[Recorded data]
[Start of section]
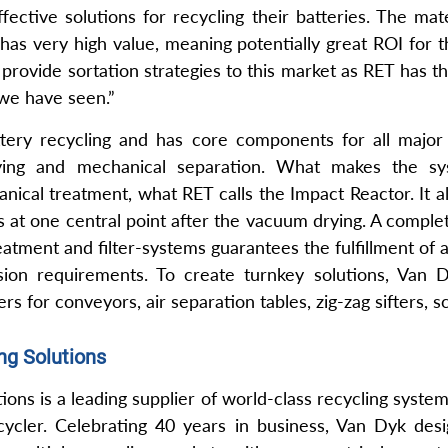
fective solutions for recycling their batteries. The mat
 has very high value, meaning potentially great ROI for
o provide sortation strategies to this market as RET has t
 we have seen.”
ttery recycling and has core components for all major 
rying and mechanical separation. What makes the sy
ical treatment, what RET calls the Impact Reactor. It al
s at one central point after the vacuum drying. A compl
atment and filter-systems guarantees the fulfillment of 
sion requirements. To create turnkey solutions, Van D
rs for conveyors, air separation tables, zig-zag sifters, 
ng Solutions
ons is a leading supplier of world-class recycling syste
cler. Celebrating 40 years in business, Van Dyk desig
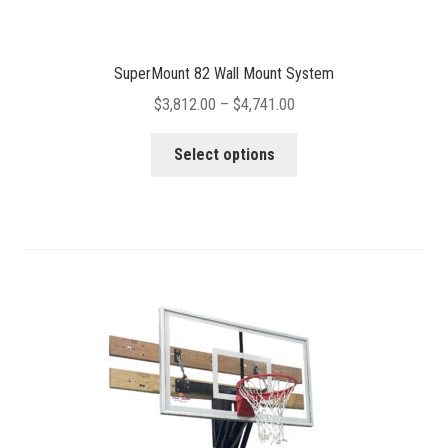
SuperMount 82 Wall Mount System
Price
$
3,812.00
–
$
4,741.00
range:
This
$3,812.00
Select options
product
through
has
$4,741.00
multiple
variants.
The
options
may
be
chosen
on
the
product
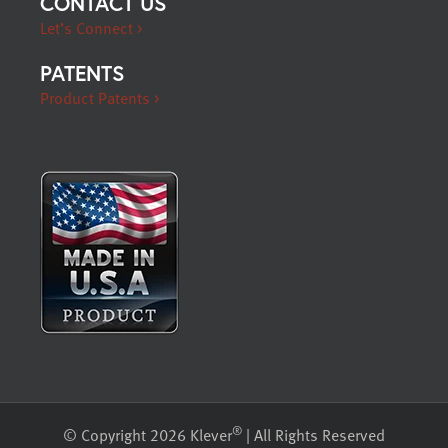
CONTACT US
Let’s Connect >
PATENTS
Product Patents >
®
© Copyright 2026 Klever
| All Rights Reserved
[End of section]
◆ **Goal of the exercise**: Take every line above carrying "separation" and return it.

◆ **Response area**:
rying and mechanical separation. What makes the sy
rs for conveyors, air separation tables, zig-zag sifters, 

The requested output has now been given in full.